Souvent je culpabilise … de tout de rien.
De prendre du temps pour moi, de dépenser de l’argent pour un moment ou quelque chose dont je suis la seule à profiter, de ne rien faire alors qu’il y a toujours tant à faire dans cette vie.
Particulièrement lorsque je ne fais rien d’ailleurs.
Notez que ne rien faire pour moi comporte également des activités comme lire, peindre, écrire parfois.
Bref tout moment où je ne suis centrée que sur moi et mon bien-être probablement.
Une voix vient alors ruminer dans ma tête et commence un bal incessant de petites phrases assassines.
« Pourquoi tu es là ? Pourquoi tu n’utilises pas ce temps pour être productive, pour travailler, pour appeler une amie, un membre de ta famille, pour cuisiner, ranger la maison … Hein, pourquoi es-tu aussi égoïste de ne rien faire de ces heures qui s’égrènent ? »
Pourtant souvent, je fais quelque chose pendant que je ne fais rien et ceci je viens juste de m’en rendre compte.
Voici le moment où j’ai pris conscience que ma productivité n’est pas toujours égale à un travail quantifiable en temps ou qualité, derrière un bureau, exécuté dans la douleur, dans la force et dans l’épuisement.
Alors que j’avais un gros projet professionnel à rendre et que rester à la maison avec les enfants et le mari en télétravail, les tâches du quotidien et cette pression que je me mettais pour ce challenge pro me devenaient insoutenable, j’ai décidé de m’exiler, m’isoler quelques jours, oh pas longtemps 3 petites journées.
72 h d’une solitude choisie salvatrice qui devaient me permettre d’aller au bout de mon travail sans être interrompue par le monde extérieur.
Un luxe inestimable après ces semaines de confinement où moi la solitaire j’ai dû apprendre à travailler avec une maison pleine de vivacité, bruits ambiants et horaires familiaux encore plus contraignants que d’habitude.
Bref pour allier l’utile à l’agréable, je choisis de partir à côté de Biarritz. Un appartement vue mer et golf avec les vagues et la nature pour seule compagnie.
Le premier matin, j’avais mis mon réveil pour 8h30 en planifiant cette heure volontairement pas trop matinale pour me reposer puis pour démarrer rapidement (sachant que je me douche le soir et que je n’avais rien à préparer, que j’étais sur place je pouvais donc être opérationnelle dès 9h) sur une matinée de travail jusqu’à 12h30, une pause déjeuner et marche le long du littoral jusqu’à 14h30 et un retour sur l’appart pour travailler à nouveau jusqu’à 19h-20h avant de manger sur place et en me baladant à nouveau si j’en trouvais le courage et l’énergie.

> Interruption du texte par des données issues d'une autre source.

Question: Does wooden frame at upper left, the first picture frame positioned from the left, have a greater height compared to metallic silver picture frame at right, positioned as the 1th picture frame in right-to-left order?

Un emploi du temps optimal pour 9-10h de travail efficace avec des moments de détente à marcher sur la promenade des plages et des jus pressés en terrasse.
Des conditions idéales pour me déculpabiliser tout en acceptant et m’autorisant à me ressourcer selon un timing que je m’imposais entre des heures de productivité intenses.
Mais après une bonne nuit de sommeil, le bruit d’une moto m’a réveillée à … 6h30 !
J’ai bien essayé de me rendormir pendant 1/4 d’heure mais force est de constater que finalement je n’étais pas plus fatiguée que cela.
Adieu grasse mat’ ! Mon thé bu en prenant mon temps et habillée en faisant traîner les minutes, il n’était que 7h10.
Et il était hors de question que je me mette à travailler avec presque 2 heures d’avance sur mon planning !
J’ai donc enfilé mes baskets et mon sac à dos et je me suis dit que j’avais largement le temps d’aller marcher au bord de la plage et m’offrir un petit dèj copieux sur le retour tout en respectant mes horaires.
Je vous rappelle que cette histoire d’horaires c’est moi qui l’ai décidé : personne ne m’a dit que je devais pointer à la minute près pour ce travail que, certes je dois rendre à une date précise et qui demande beaucoup de rigueur et de temps, mais c’est moi qui ai placé le curseur sur 9-10h par jour avec des plages horaires bien spécifiques sur mes temps de pause et ceux où je suis censée être super productive. Je voulais dicter à mon cerveau les moments où il devait être au repos et ceux où il devait me fournir une grosse dose de créativité et de sérieux.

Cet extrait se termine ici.